If you’re not familiar with IOCCC, it’s a competition where participants submit obfuscated C source code that do a wide range of things, here’s an example from a winning entry.
If you don’t know what the heck is going on, I don’t blame you. Even after knowing how it works I still don’t know how to make sense of it. A winning entry indeed…
I found the readme to be very insightful.
In part one of this post, I talked about function pointers and used printf() to show some “undefined behavior”. After writing that post I was left wanting to look into printf because after a decade of writing C, I didn’t know how it worked. I got excited, poured myself a cup of coffee, cloned glibc, opened up VSCode, and dove through the source, to realize I was in way over my head… It was just too much for my caffeinated brain.
Instead, I decided to live in ignorance and become a printf programmer, even though it was more or less a black box to me. Maybe I would learn how it worked as I messed with it.
As a first project I wanted to write a guessing game. Guess the right number and you win, guess it wrong and you try again. Unlimited attempts.
I started by reading the man page for printf, and that readme from the IOCCC entry I shared before. First I wanted to give the following snippet a try:
printf("%1$.*2$d%3$hhn", 5, 10, &x);
Because this is the foundation on which the guessing game will be built, it might be worth our time to go over what it’s doing.
%1$.*2$d
- %1$: tells printf to grab the first argument after the format string (which is 5 here)

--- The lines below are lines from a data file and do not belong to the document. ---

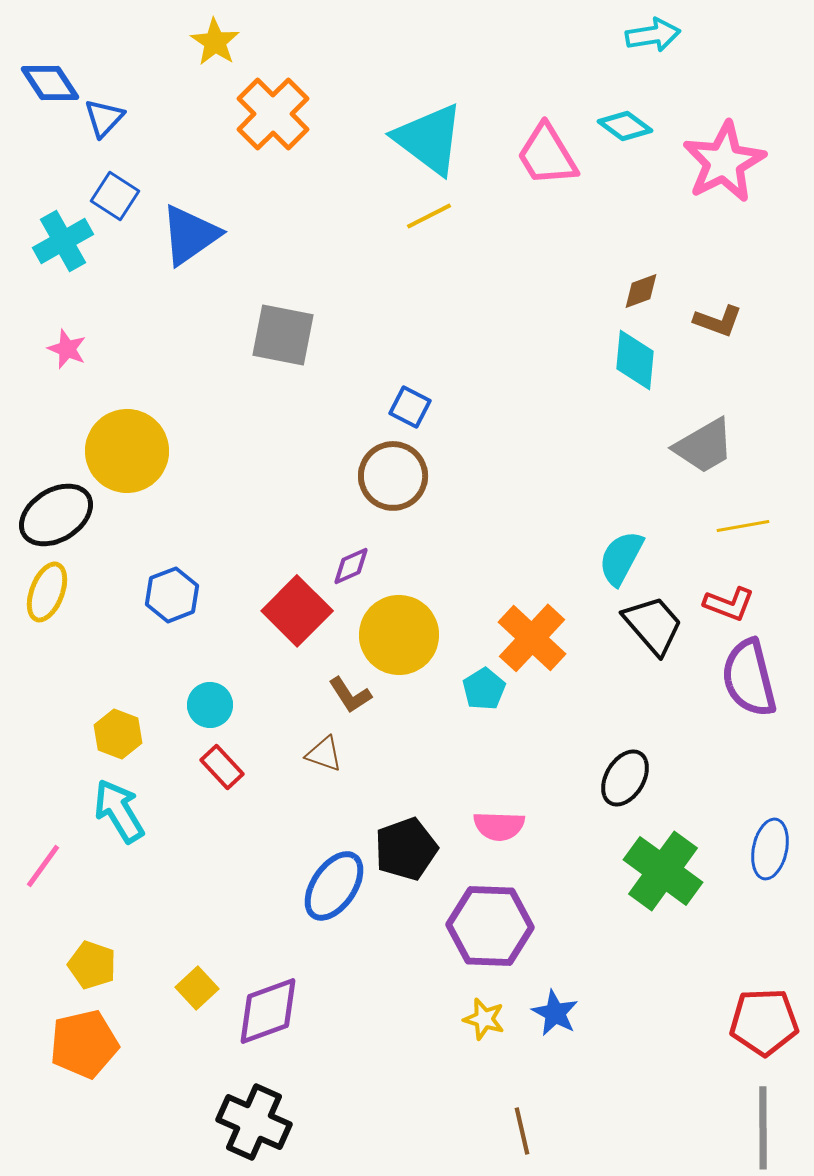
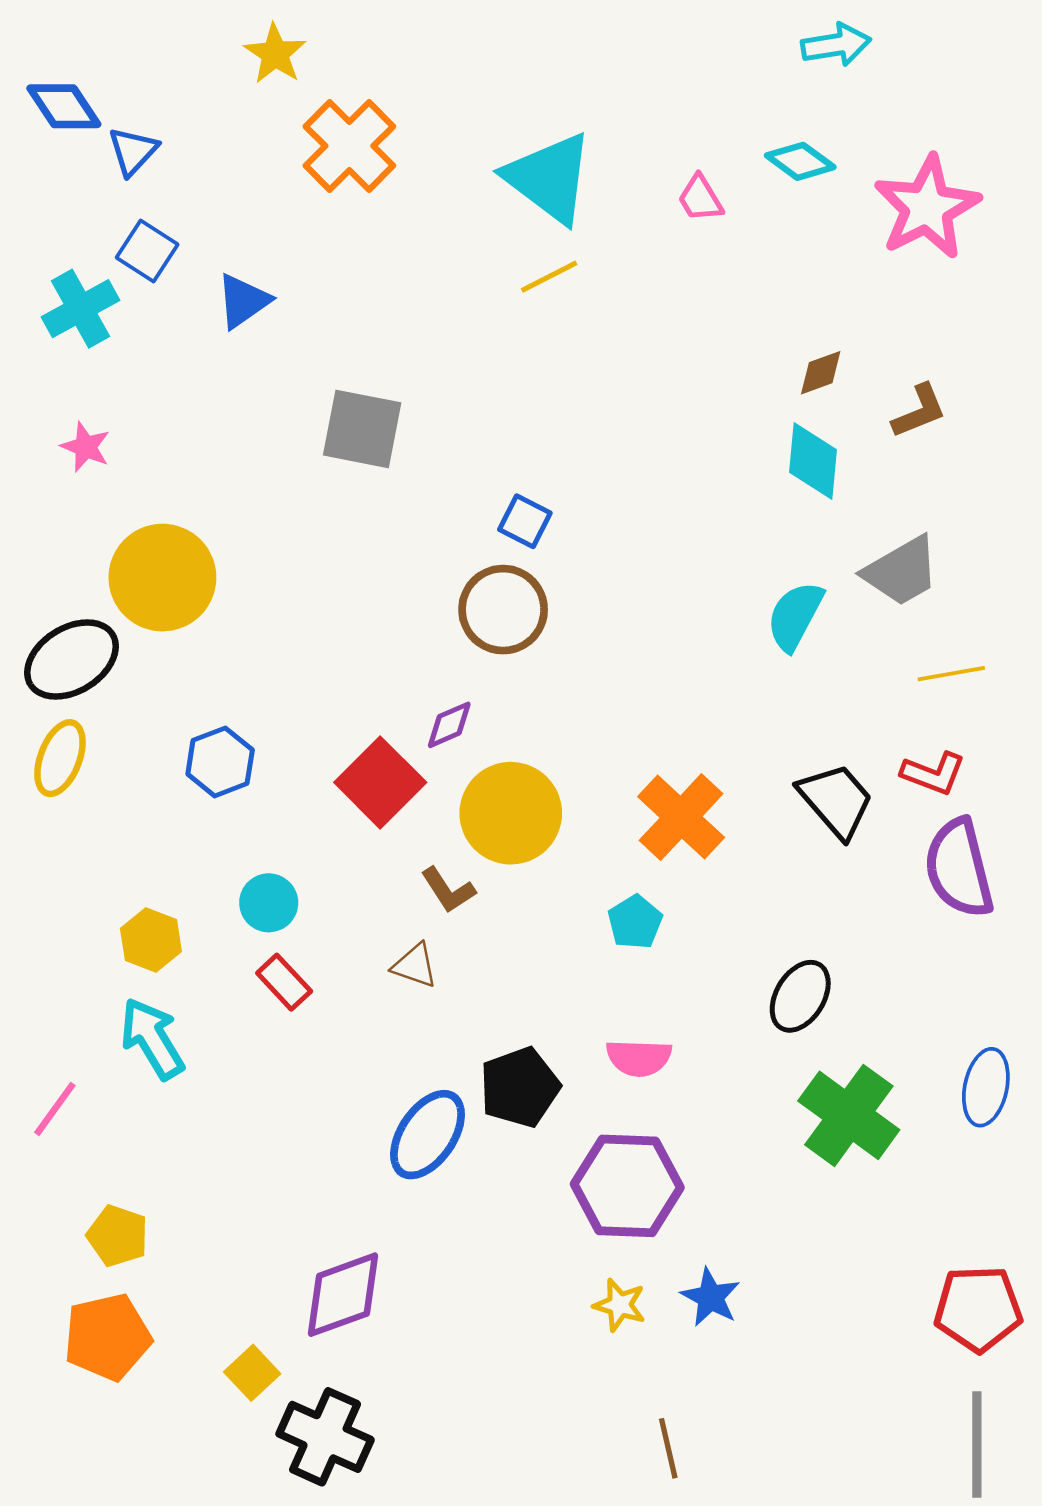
pink trapezoid: (547, 155) -> (700, 198), size x0.6
blue triangle: (190, 235) -> (243, 301), size x0.7
brown L-shape: (718, 321) -> (919, 411), turned -42
cyan semicircle: (621, 558) -> (795, 616), moved
cyan pentagon: (484, 689) -> (635, 922), moved
yellow square: (197, 988) -> (252, 1373), moved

- .*2$: uses the second argument to set the precision, so we’ll print 5 but padded out to 10 digits (meaning we get 0000000005)
- d: this is an integer specifier
%3$hhn
- %3$: uses the third argument (&x) for this part
- hhn: doesn’t print anything, instead it takes the number of characters printed so far and writes that value to the address we passed (&x) as a single char
Now moving on, that worked. But I didn’t like that it printed 0000000005. I want to print x = 10 instead, but since we’re working within the confines of a single printf call, I need to turn to ANSI escape sequences. Check out the Wikipedia page to know more. Luckily this isn’t my first rodeo with ANSI escape sequences, see here. So next I tried this:
printf("%1$.*2$d%3$hhn\r\033[Kx = %4$d\n", 5, 10, &x, x);
Aw crud, it’s printing x = 0, I must be doing something wrong. Or am I?
int i = 1;
while(i-- >= 0) printf("%1$.*2$d%3$hhn\r\033[Kx = %4$d\n", 5, 10, &x, x);
Ok, now we’re cooking! It’s printing:
x = 0
x = 10
By the way, the program at this point looks like this:
#include <stdio.h>
int main() {
char x = 0;
int i = 1;
while(i-- >= 0) printf("%1$.*2$d%3$hhn\r\033[Kx = %4$d\n", 5, 10, &x, x);
return 0;
}
Now we know how to store data somewhere in memory, and we know that in order for some changes to take place we might need to waste a run through the loop. But now there’s this useless print at the beginning, when we just want to see x = 10. In order to get rid of it we need to evaluate whether x is 0, and return a string that could clear the line. You could do it like this:
while(i-- >= 0) printf("%1$.*2$d%3$hhn\r\033[Kx = %4$d%5$s", 5, 10, &x, x, x?"\n":"\r\033[K");
Now we only see x = 10, nice! Let’s not forget we’re doing this in a single call to printf().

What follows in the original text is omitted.